Now the loop body is ideal—exactly 6 instructions. Also, no extra registers are needed!

But, we do "overshoot" the end of the loop a bit, loading one element past the exit point. (How serious is this?)

# **Key Insight of Software Pipelining**

Software pipelining exploits the fact that a loop of the form {A B C}<sup>n</sup>, where A, B and C are individual instructions, and n is the iteration count, is equivalent to A {B C A}<sup>n-1</sup> B C and is also equivalent to A B {C A B}<sup>n-1</sup> C.

Mixing instructions from several iterations may increase the effectiveness of code scheduling, and may perhaps allow for more parallel execution.

## Software Pipelining is Hard

In fact, it is NP-complete:

Hsu and Davidson, "Highly concurrent scalar processing," 13th ISCA (1986).

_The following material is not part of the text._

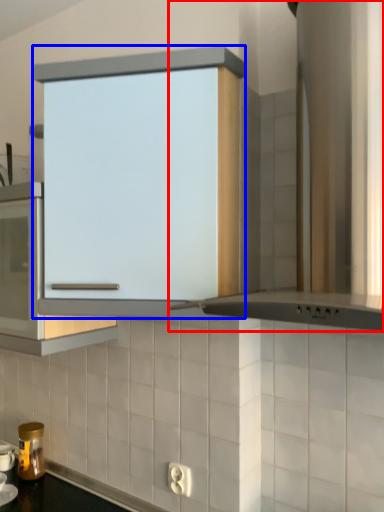 Question: Which object is further to the camera taking this photo, home appliance (highlighted by a red box) or cabinetry (highlighted by a blue box)?

Choices:
 (A) home appliance
 (B) cabinetry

### The Iteration Interval

We seek to initiate the next iteration of a loop as soon as possible, squeezing each iteration of the loop body into as few machine cycles as possible.

The general form of a software pipelined loop is:



The prologue code "sets up" the main loop, and the epilogue code "cleans up" after loop termination. Neither the prolog nor the epilogue need be optimized, since they execute only once.

Optimizing the kernel is key in software pipelining. The kernel's execution time (in cycles) is called the *initiation interval* (II); it measures how quickly the next iteration of a loop can start.

We want the smallest possible initiation interval. Determining the smallest viable II is itself NP-complete. Because of parallel issue and execution in superscalar and multiple issue processors, very small II values are possible (even less than 1!)